━━━ Material shown ━━━

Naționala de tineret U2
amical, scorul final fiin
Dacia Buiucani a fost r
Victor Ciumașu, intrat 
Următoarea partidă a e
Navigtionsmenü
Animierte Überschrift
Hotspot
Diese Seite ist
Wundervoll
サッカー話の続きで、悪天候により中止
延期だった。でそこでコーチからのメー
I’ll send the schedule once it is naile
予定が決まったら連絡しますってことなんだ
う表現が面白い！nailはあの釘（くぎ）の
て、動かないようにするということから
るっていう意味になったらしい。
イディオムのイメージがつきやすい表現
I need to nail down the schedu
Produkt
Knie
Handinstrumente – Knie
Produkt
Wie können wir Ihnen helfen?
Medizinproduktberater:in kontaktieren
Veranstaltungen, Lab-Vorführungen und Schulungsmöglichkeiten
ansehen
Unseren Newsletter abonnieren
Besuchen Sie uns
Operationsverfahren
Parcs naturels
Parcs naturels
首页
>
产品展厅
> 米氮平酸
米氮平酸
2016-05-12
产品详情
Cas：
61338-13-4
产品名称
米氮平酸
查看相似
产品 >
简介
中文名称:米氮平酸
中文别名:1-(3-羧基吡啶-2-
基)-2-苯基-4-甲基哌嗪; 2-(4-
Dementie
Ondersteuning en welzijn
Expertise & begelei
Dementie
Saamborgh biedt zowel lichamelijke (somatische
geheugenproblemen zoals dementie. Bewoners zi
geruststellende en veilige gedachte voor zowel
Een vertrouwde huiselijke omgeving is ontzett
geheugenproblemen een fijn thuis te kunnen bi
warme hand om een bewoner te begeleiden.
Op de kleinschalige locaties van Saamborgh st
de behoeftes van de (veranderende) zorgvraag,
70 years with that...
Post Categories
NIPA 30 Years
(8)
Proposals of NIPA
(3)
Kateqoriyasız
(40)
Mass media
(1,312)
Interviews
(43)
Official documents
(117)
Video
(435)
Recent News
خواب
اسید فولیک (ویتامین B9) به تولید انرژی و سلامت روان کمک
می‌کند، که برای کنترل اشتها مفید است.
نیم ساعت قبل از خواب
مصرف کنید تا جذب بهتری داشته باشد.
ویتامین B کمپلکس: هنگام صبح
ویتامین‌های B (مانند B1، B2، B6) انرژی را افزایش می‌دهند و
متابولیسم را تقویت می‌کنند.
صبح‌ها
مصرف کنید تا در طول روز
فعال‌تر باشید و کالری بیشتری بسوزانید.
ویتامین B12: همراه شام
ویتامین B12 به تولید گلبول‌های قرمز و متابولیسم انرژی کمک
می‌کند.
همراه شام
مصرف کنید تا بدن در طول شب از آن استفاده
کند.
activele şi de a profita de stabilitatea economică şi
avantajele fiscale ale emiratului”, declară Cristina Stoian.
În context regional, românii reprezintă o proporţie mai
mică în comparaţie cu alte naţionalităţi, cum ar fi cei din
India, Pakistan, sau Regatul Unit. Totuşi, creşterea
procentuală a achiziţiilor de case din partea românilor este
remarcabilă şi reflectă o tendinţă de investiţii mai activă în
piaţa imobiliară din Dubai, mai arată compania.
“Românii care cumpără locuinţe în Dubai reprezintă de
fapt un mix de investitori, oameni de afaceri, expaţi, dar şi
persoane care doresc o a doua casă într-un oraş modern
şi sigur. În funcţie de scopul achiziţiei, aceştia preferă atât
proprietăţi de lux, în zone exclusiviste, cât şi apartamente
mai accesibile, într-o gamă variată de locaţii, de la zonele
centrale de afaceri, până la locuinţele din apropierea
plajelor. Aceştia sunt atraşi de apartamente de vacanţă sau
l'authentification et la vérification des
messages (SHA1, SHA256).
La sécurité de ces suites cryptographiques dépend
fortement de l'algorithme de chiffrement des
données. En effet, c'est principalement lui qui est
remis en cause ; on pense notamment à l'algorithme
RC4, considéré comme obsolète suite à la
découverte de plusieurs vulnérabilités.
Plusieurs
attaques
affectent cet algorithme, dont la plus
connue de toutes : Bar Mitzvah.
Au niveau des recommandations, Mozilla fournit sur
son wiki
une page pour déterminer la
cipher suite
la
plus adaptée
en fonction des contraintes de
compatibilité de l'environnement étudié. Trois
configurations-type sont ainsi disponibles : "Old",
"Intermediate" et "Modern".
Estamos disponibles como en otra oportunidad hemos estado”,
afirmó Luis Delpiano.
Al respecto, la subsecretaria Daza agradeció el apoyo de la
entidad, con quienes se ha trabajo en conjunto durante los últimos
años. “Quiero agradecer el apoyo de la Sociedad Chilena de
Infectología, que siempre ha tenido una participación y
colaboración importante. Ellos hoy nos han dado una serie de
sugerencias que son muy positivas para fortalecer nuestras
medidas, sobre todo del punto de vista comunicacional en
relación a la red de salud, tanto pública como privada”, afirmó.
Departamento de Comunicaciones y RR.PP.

━━━
━━━ Material shown ━━━

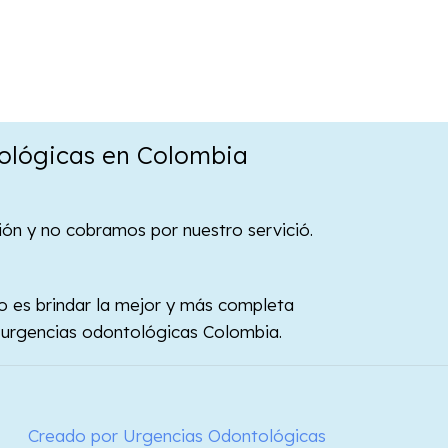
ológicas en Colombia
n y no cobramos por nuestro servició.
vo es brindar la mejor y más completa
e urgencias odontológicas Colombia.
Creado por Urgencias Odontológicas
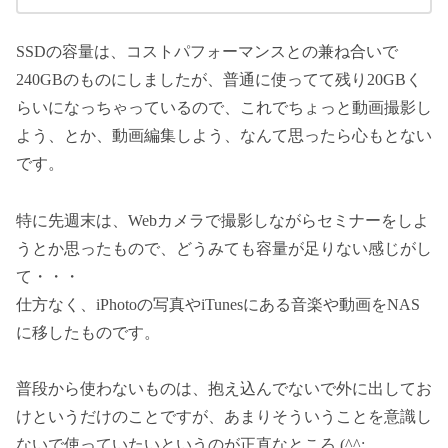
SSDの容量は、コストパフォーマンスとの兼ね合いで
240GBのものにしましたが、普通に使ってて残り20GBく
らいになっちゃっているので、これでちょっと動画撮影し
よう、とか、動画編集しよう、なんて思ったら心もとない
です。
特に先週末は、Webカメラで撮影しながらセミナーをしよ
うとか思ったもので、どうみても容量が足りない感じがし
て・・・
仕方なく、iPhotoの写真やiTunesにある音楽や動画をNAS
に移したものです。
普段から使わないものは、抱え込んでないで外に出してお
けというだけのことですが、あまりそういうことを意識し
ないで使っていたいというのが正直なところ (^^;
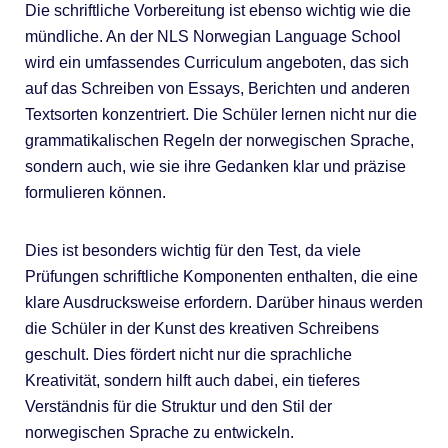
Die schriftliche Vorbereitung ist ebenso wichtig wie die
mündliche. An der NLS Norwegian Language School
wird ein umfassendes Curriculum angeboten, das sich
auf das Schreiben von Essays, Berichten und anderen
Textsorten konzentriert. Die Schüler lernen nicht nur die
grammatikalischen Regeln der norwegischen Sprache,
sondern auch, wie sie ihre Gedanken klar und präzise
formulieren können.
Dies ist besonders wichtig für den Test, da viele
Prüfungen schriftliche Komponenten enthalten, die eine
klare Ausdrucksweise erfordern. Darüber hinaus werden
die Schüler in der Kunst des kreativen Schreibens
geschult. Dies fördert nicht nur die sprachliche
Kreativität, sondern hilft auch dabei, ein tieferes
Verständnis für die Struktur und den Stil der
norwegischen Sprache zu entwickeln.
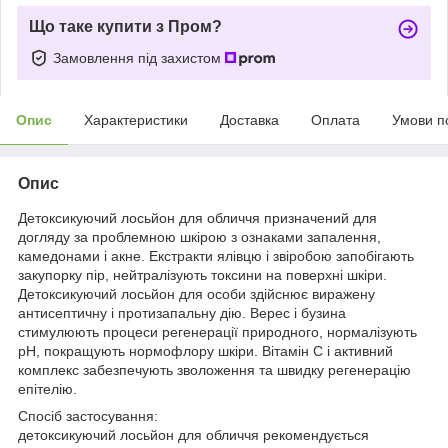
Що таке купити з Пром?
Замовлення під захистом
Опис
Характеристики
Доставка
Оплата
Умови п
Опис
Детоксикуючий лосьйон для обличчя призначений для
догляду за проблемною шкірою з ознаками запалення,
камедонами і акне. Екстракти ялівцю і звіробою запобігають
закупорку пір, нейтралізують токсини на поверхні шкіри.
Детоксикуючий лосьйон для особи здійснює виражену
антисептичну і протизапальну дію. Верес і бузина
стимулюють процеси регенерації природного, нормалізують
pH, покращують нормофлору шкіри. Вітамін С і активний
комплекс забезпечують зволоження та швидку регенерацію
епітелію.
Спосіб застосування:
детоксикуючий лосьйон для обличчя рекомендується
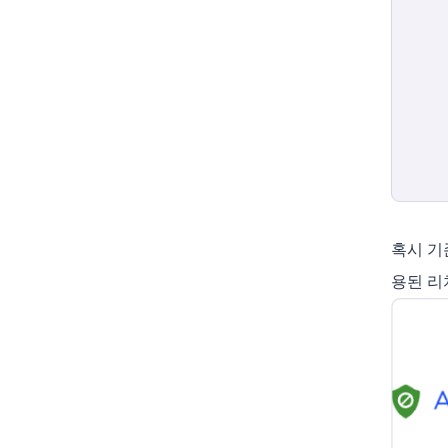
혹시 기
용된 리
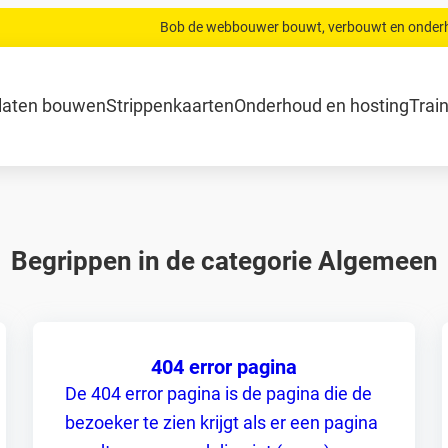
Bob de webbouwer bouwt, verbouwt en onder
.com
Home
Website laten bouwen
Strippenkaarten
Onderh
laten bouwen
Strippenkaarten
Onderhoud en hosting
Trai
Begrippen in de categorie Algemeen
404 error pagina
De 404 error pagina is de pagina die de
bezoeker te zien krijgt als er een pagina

━━━

§ **Assignment**: From the entries above, write out only the lines starting at the line that holds "Naționala de tineret U2" and ending at the line that holds "イディオムのイメージがつきやすい表現", keeping both and matching them exactly.

§ **Response to the task**:
Naționala de tineret U2
amical, scorul final fiin
Dacia Buiucani a fost r
Victor Ciumașu, intrat 
Următoarea partidă a e
Navigtionsmenü
Animierte Überschrift
Hotspot
Diese Seite ist
Wundervoll
サッカー話の続きで、悪天候により中止
延期だった。でそこでコーチからのメー
I’ll send the schedule once it is naile
予定が決まったら連絡しますってことなんだ
う表現が面白い！nailはあの釘（くぎ）の
て、動かないようにするということから
るっていう意味になったらしい。
イディオムのイメージがつきやすい表現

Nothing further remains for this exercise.